How Poor Things Accidentally Became the Year’s Most Powerful Feminist Frankenstein Tale
Writer Tony McNamara talks about crafting this year’s feminist icon.
Yorgos Lanthimos and his Poor Things screenwriter Tony McNamara didn’t set out to make a feminist Frankenstein. But in adapting Alasdair Gray’s story of a reanimated woman who embarks on a sexual odyssey across 19th-century Europe, it ended up that way.
“In our approach, we never went, ‘It’s a feminist movie, that’s what we’re making,’” McNamara tells Inverse. “We were just like, we’re making a movie about this woman and the control everyone tries to have over her.”
In Poor Things, every man who meets Bella Baxter (Emma Stone) wants to trap her. Whether it’s for the sake of science, as her creator Dr. Godwin Baxter (Willem Dafoe) claims, or for her safety, as the lovelorn Max McCandles (Ramy Youssef) argues, or out of jealousy like in the case of her hedonistic lover Duncan Wedderburn (Mark Ruffalo), Bella becomes the object of fascination to every man she meets. In Gray’s 1992 novel, the story is told through the eyes and letters of the men who become obsessed with Bella. But McNamara, who was handed the book by Lanthimos before they’d finished work on their first feature collaboration The Favourite, realized the most interesting journey was Bella’s.
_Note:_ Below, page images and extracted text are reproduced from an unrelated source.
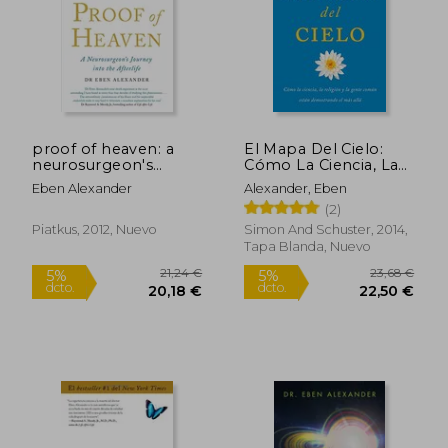
proof of heaven: a
El Mapa Del Cielo:
neurosurgeon's
Cómo La Ciencia, La
journey into the
Religión Y La Gente
5,95 €
5,95
Eben Alexander
Alexander, Eben
afterlife (en Inglés)
Común Están
(2)
Demostrando El Más
Allá (spanish Edition)
Piatkus, 2012, Nuevo
Simon And Schuster, 2014,
Tapa Blanda, Nuevo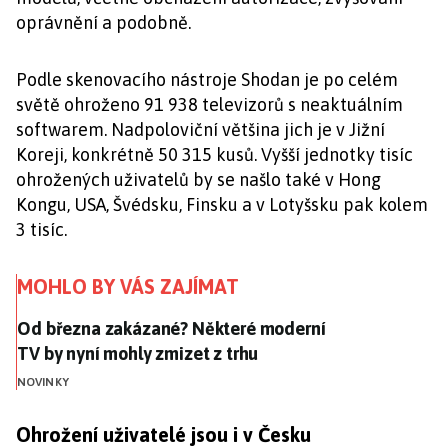
oprávnění a podobně.
Podle skenovacího nástroje Shodan je po celém
světě ohroženo 91 938 televizorů s neaktuálním
softwarem. Nadpoloviční většina jich je v Jižní
Koreji, konkrétně 50 315 kusů. Vyšší jednotky tisíc
ohrožených uživatelů by se našlo také v Hong
Kongu, USA, Švédsku, Finsku a v Lotyšsku pak kolem
3 tisíc.
MOHLO BY VÁS ZAJÍMAT
Od března zakázané? Některé moderní TV by nyní mo
Od března zakázané? Některé moderní
TV by nyní mohly zmizet z trhu
NOVINKY
Ohrožení uživatelé jsou i v Česku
“We couldn’t be that faithful to the book, because the book’s about Scottish nationalism and these men,” McNamara says. “You were told things happened. Like she’s in Lisbon, and Duncan has a letter where he tells you a little bit about what happens. But then most of it, we were kind of like, well, what’s her story?”
Bella’s story becomes one of both sexual and intellectual liberation, in a newfangled, more optimistic riff on Frankenstein. Bella develops at a rapid pace, at first delighting at exploring her sexual promiscuity with Duncan before discovering that intellectual stimulation is just as exciting. She becomes articulate, scientifically-minded, and even dabbles in socialism. And over her journey through a heightened, fantastical version of Europe, she’s exposed to the abject cruelties of humanity, only to come out with a surprisingly optimistic view.
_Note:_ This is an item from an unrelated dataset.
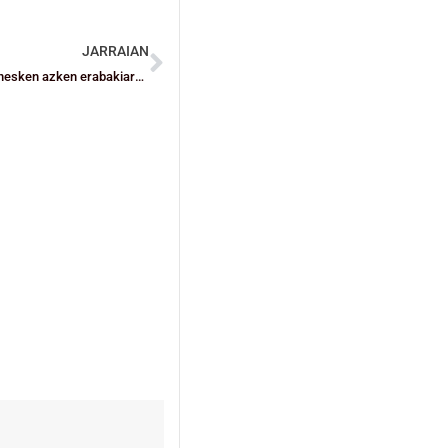
JARRAIAN
Bizkaiko Gizonezkoen Haur mailako selekzioa definituta eta nesken azken erabakiaren zain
It’s a fascinating inversion of Mary Shelley’s original story, which sees Frankenstein’s monster becoming a cruel, hopeless (though equally erudite) creature after being exposed to the dregs of humanity. But while McNamara knew the “Frankenstein element was the premise we knew we would preserve” from the book, he and Lanthimos were careful about making Poor Things too close of a parallel to the classic.
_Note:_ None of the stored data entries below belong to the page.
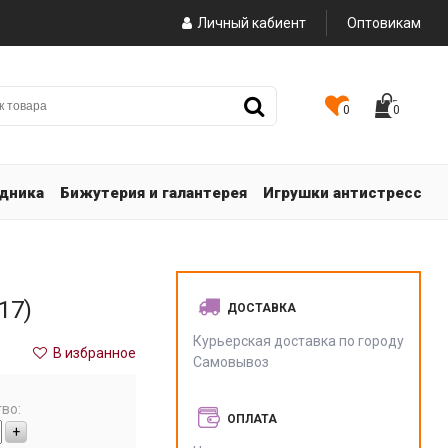
Личный кабиент
Оптовикам
0
0
здника
Бижутерия и галантерея
Игрушки антистресс
17)
ДОСТАВКА
Курьерская доставка по городу
В избранное
Самовывоз
во:
ОПЛАТА
+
“We didn’t want to get caught in the weeds of ‘It’s a Frankenstein story,’ other than the reanimation bit,” McNamara says. “Yorgos wanted to pay homage to that [visually, in] how you reanimate someone.”
But other than the classic reanimation scene — in which Godwin brings Bella back to life via electric current — Poor Things bears little visual resemblance to past adaptations of Frankenstein. In fact, with its decadent, maximalist visuals and bright, oversaturated colors, it has more in common with Bram Stoker’s Dracula, the sumptuous 1992 film by Francis Ford Coppola, a movie Poor Things cinematographer Robbie Ryan cites as a major influence on Lanthimos’ film.
“What [Bram Stoker’s Dracula] did, which Yorgos was kind of keen on with our film, was to incorporate a lot of older film techniques,” Ryan tells Inverse. “Coppola took a lot of the ’30s aesthetic and the ’40s, even the silent aesthetic of filmmaking.”
This combination of new and old technology makes Poor Things look unlike any other modern film. Older camera techniques were used against LED backdrops, lending the film a surreal, otherworldly air. “We never really used green screen, which is what would be the normal sort of way of doing visual effects these days,” Ryan says.
The result is one of the most unique movies of the year: one that looks unlike any other, and that transcends the classic horror story that gave Poor Things life. To McNamara, it’s more than just a “feminist Frankenstein.” It’s an innately human story, albeit one cranked up to 11. “The way I approached it, and the way [Yorgos] approaches characters, is they’re human beings,” McNamara says. “This young woman is trying to create herself as she lives in the world.”